**Task directions**
Nothing outside the stretch is wanted. Repeat exactly the lines of the listing below from the one that contains "home’s exterior with a deck included, the" through the one that contains "demonstrate they are", both ends included.
*-*-*
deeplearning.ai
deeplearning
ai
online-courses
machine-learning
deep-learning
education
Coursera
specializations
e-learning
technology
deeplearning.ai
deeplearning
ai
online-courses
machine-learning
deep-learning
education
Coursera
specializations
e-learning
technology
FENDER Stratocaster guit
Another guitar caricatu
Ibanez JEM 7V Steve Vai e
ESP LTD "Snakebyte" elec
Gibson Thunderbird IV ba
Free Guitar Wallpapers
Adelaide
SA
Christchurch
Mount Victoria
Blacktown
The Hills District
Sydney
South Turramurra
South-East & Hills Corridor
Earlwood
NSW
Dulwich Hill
*-*-*
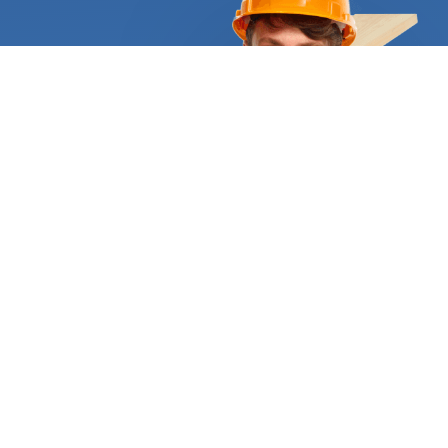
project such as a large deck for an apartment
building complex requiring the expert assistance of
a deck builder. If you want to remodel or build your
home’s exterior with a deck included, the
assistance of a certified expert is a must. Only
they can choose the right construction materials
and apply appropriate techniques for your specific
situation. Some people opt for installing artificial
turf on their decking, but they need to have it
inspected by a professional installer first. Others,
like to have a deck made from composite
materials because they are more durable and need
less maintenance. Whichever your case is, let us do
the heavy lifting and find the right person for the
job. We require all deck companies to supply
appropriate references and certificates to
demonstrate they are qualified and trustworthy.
*-*-*
**Output for this task**
home’s exterior with a deck included, the
assistance of a certified expert is a must. Only
they can choose the right construction materials
and apply appropriate techniques for your specific
situation. Some people opt for installing artificial
turf on their decking, but they need to have it
inspected by a professional installer first. Others,
like to have a deck made from composite
materials because they are more durable and need
less maintenance. Whichever your case is, let us do
the heavy lifting and find the right person for the
job. We require all deck companies to supply
appropriate references and certificates to
demonstrate they are qualified and trustworthy.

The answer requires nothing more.